=== Work to be completed ===
Pull every line with "وبسایت" from the data.

=== Records to use ===
━━━━━━━━━━

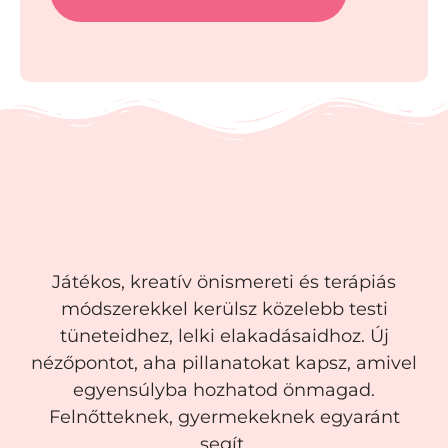
Játékos, kreatív önismereti és terápiás
módszerekkel kerülsz közelebb testi
tüneteidhez, lelki elakadásaidhoz. Új
nézőpontot, aha pillanatokat kapsz, amivel
egyensúlyba hozhatod önmagad.
Felnőtteknek, gyermekeknek egyaránt
segít.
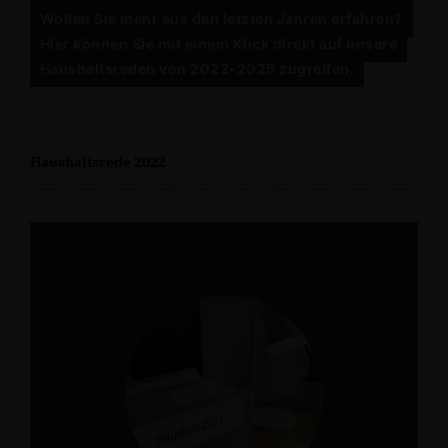
Wollen Sie mehr aus den letzten Jahren erfahren?
Hier können Sie mit einem Klick direkt auf unsere
Haushaltsreden von 2022-2025 zugreifen.
Haushaltsrede 2022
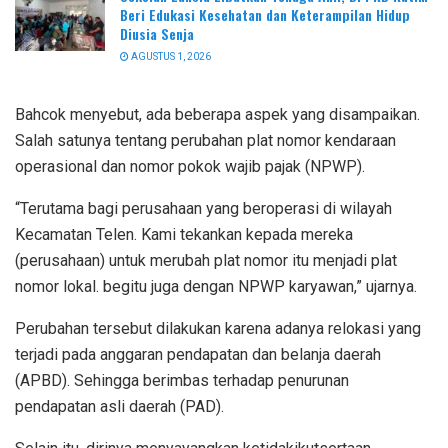
Beri Edukasi Kesehatan dan Keterampilan Hidup
Diusia Senja
AGUSTUS 1, 2026
Bahcok menyebut, ada beberapa aspek yang disampaikan.
Salah satunya tentang perubahan plat nomor kendaraan
operasional dan nomor pokok wajib pajak (NPWP).
“Terutama bagi perusahaan yang beroperasi di wilayah
Kecamatan Telen. Kami tekankan kepada mereka
(perusahaan) untuk merubah plat nomor itu menjadi plat
nomor lokal. begitu juga dengan NPWP karyawan,” ujarnya.
Perubahan tersebut dilakukan karena adanya relokasi yang
terjadi pada anggaran pendapatan dan belanja daerah
(APBD). Sehingga berimbas terhadap penurunan
pendapatan asli daerah (PAD).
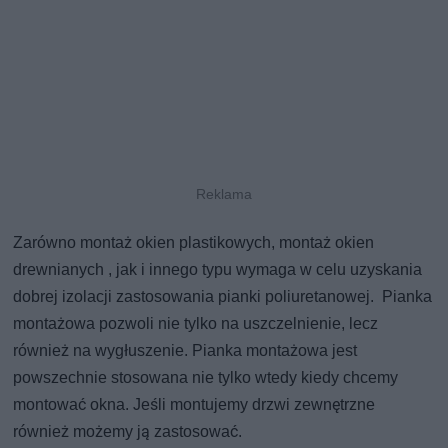
Zarówno montaż okien plastikowych, montaż okien
drewnianych , jak i innego typu wymaga w celu uzyskania
dobrej izolacji zastosowania pianki poliuretanowej. Pianka
montażowa pozwoli nie tylko na uszczelnienie, lecz
również na wygłuszenie. Pianka montażowa jest
powszechnie stosowana nie tylko wtedy kiedy chcemy
montować okna. Jeśli montujemy drzwi zewnętrzne
również możemy ją zastosować.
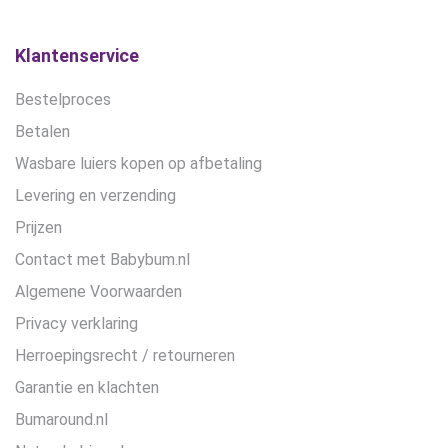
Klantenservice
Bestelproces
Betalen
Wasbare luiers kopen op afbetaling
Levering en verzending
Prijzen
Contact met Babybum.nl
Algemene Voorwaarden
Privacy verklaring
Herroepingsrecht / retourneren
Garantie en klachten
Bumaround.nl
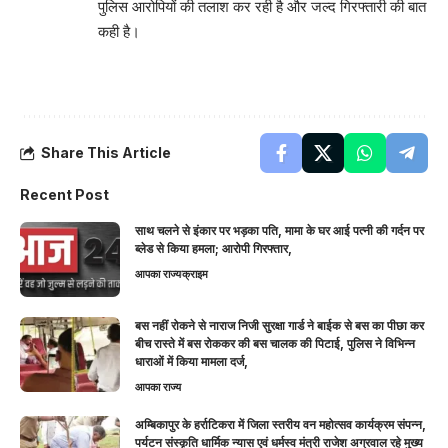
पुलिस आरोपियों की तलाश कर रही है और जल्द गिरफ्तारी की बात
कही है।
Share This Article
Recent Post
साथ चलने से इंकार पर भड़का पति, मामा के घर आई पत्नी की गर्दन पर
ब्लेड से किया हमला; आरोपी गिरफ्तार,
आपका राज्य
क्राइम
बस नहीं रोकने से नाराज निजी सुरक्षा गार्ड ने बाईक से बस का पीछा कर
बीच रास्ते में बस रोककर की बस चालक की पिटाई, पुलिस ने विभिन्न
धाराओं में किया मामला दर्ज,
आपका राज्य
अम्बिकापुर के हर्राटिकरा में जिला स्तरीय वन महोत्सव कार्यक्रम संपन्न,
पर्यटन संस्कृति धार्मिक न्यास एवं धर्मस्व मंत्री राजेश अग्रवाल रहे मुख्य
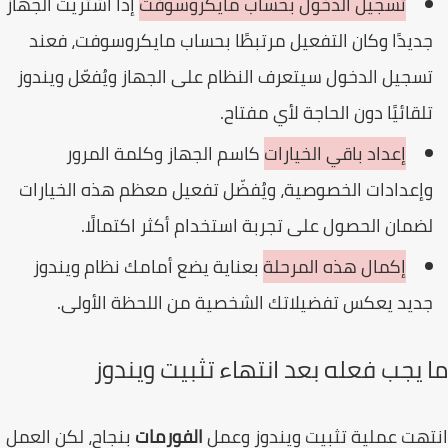
تسجيل الدخول بحساب مايكروسوفت
إذا اشتريت الجهاز
ديدًا وكان التفعيل مرتبطًا بحساب مايكروسوفت، فعند
سجيل الدخول سيتعرف النظام على الجهاز ويُفعّل ويندوز
لقائيًا دون الحاجة لأي مفتاح.
إعداد باقي الخيارات
كاسم الجهاز وكلمة المرور
إعدادات الخصوصية، ويُفضّل تفعيل معظم هذه الخيارات
ضمان الحصول على تجربة استخدام أكثر اكتمالًا.
إكمال هذه المرحلة
بعناية يضع أمامك نظام ويندوز
ديد يعكس تفضيلاتك الشخصية من اللحظة الأولى.
 يجب فعله بعد انتهاء تثبيت ويندوز
هت عملية تثبيت ويندوز وعمل
الفورمات
بنجاح، لكن العمل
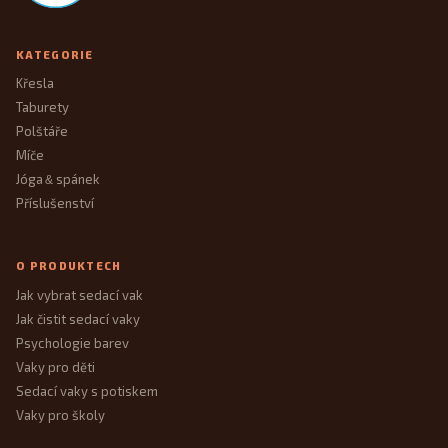
KATEGORIE
Křesla
Taburety
Polštáře
Míče
Jóga
spánek
&
Příslušenství
O PRODUKTECH
Jak vybrat sedací vak
Jak čistit sedací vaky
Psychologie barev
Vaky pro děti
Sedací vaky s potiskem
Vaky pro školy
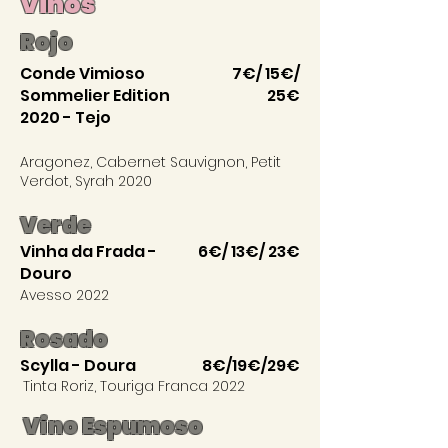
Vinos
Rojo
Conde Vimioso
7€/ 15€/
Sommelier Edition
25€
2020 - Tejo
Aragonez, Cabernet Sauvignon, Petit
Verdot, Syrah 2020
Verde
Vinha da Frada -
6€/ 13€/ 23€
Douro
Avesso 2022
Rosado
Scylla - Doura
8€/19€/29€
Tinta Roriz, Touriga Franca 2022
Vino Espumoso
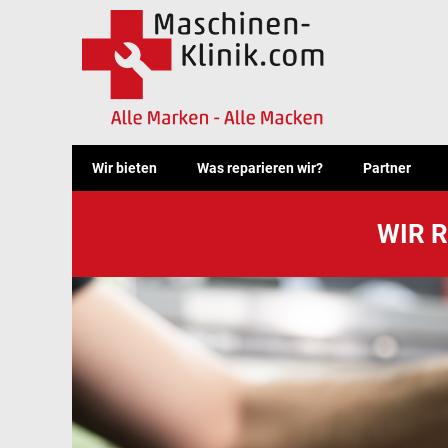
Wir bieten
Was reparieren wir?
Partner
WIR 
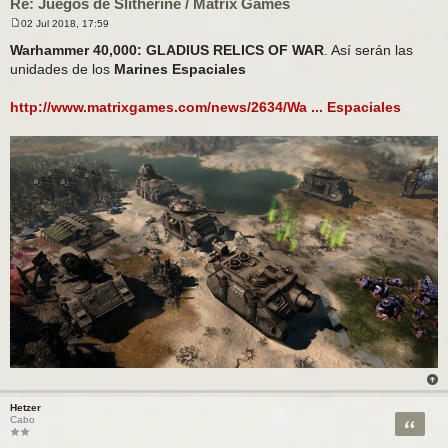
Re: Juegos de Slitherine / Matrix Games
02 Jul 2018, 17:59
M
e
Warhammer 40,000: GLADIUS RELICS OF WAR
. Así serán las
n
unidades de los
Marines Espaciales
s
a
j
http://www.matrixgames.com/news/2634/Wa ... Espaciales
e
Hetzer
Citar
Cabo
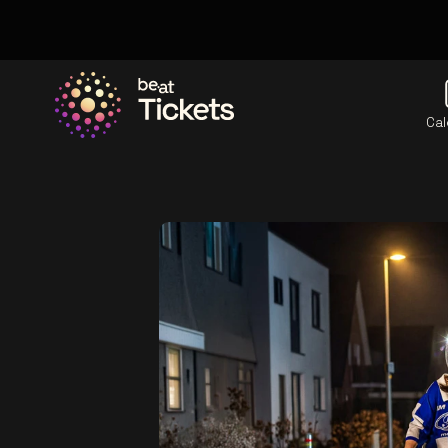
Cal
Allez à la page d'accueil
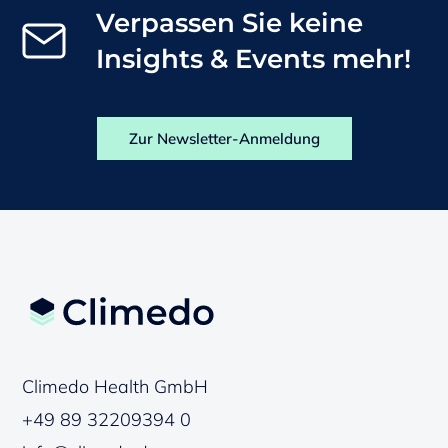
Verpassen Sie keine
Insights & Events mehr!
Zur Newsletter-Anmeldung
Climedo Health GmbH
+49 89 32209394 0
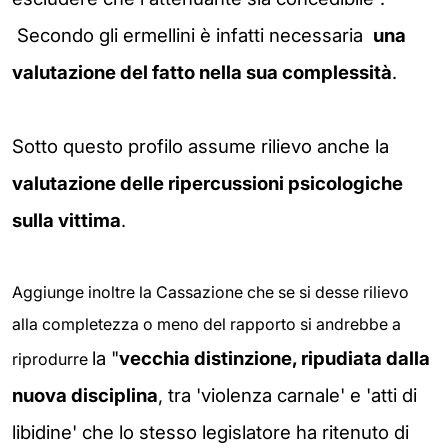
Secondo gli ermellini è infatti necessaria
una
valutazione del fatto nella sua complessità
.
Sotto questo profilo
assume rilievo anche la
valutazione delle ripercussioni psicologiche
sulla vittima
.
Aggiunge inoltre la Cassazione che se si desse rilievo
alla completezza o meno del rapporto si andrebbe a
la "
vecchia distinzione, ripudiata dalla
riprodurre
nuova disciplina
, tra 'violenza carnale' e 'atti di
libidine' che lo stesso legislatore ha ritenuto di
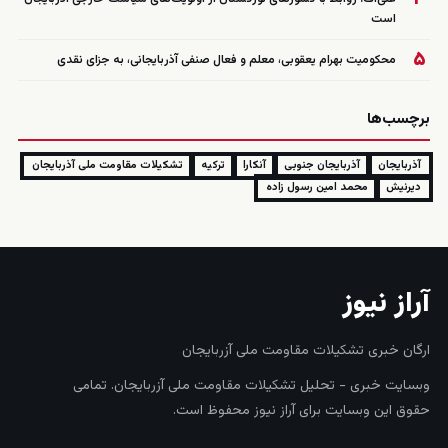
است
۵
محکومیت بهرام یعقوبی، معلم و فعال صنفی آذربایجانی، به جزای نقدی
برچسب‌ها
آذربایجان
آذربایجان جنوبی
آنکارا
ترکیه
تشکیلات مقاومت ملی آذربایجان
دیرنیش
محمد امین رسول زاده
آراز نیوز
ارگان خبری تشکیلات مقاومت ملی آزربایجان
وبسایت خبری - تحلیل تشکیلات مقاومت ملی آزربایجان. تمامی
حقوق این وبسایت برای آراز نیوز محفوظ است.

━━━━━━━━━━

=== Answer below ===
وبسایت خبری - تحلیل تشکیلات مقاومت ملی آزربایجان. تمامی
حقوق این وبسایت برای آراز نیوز محفوظ است.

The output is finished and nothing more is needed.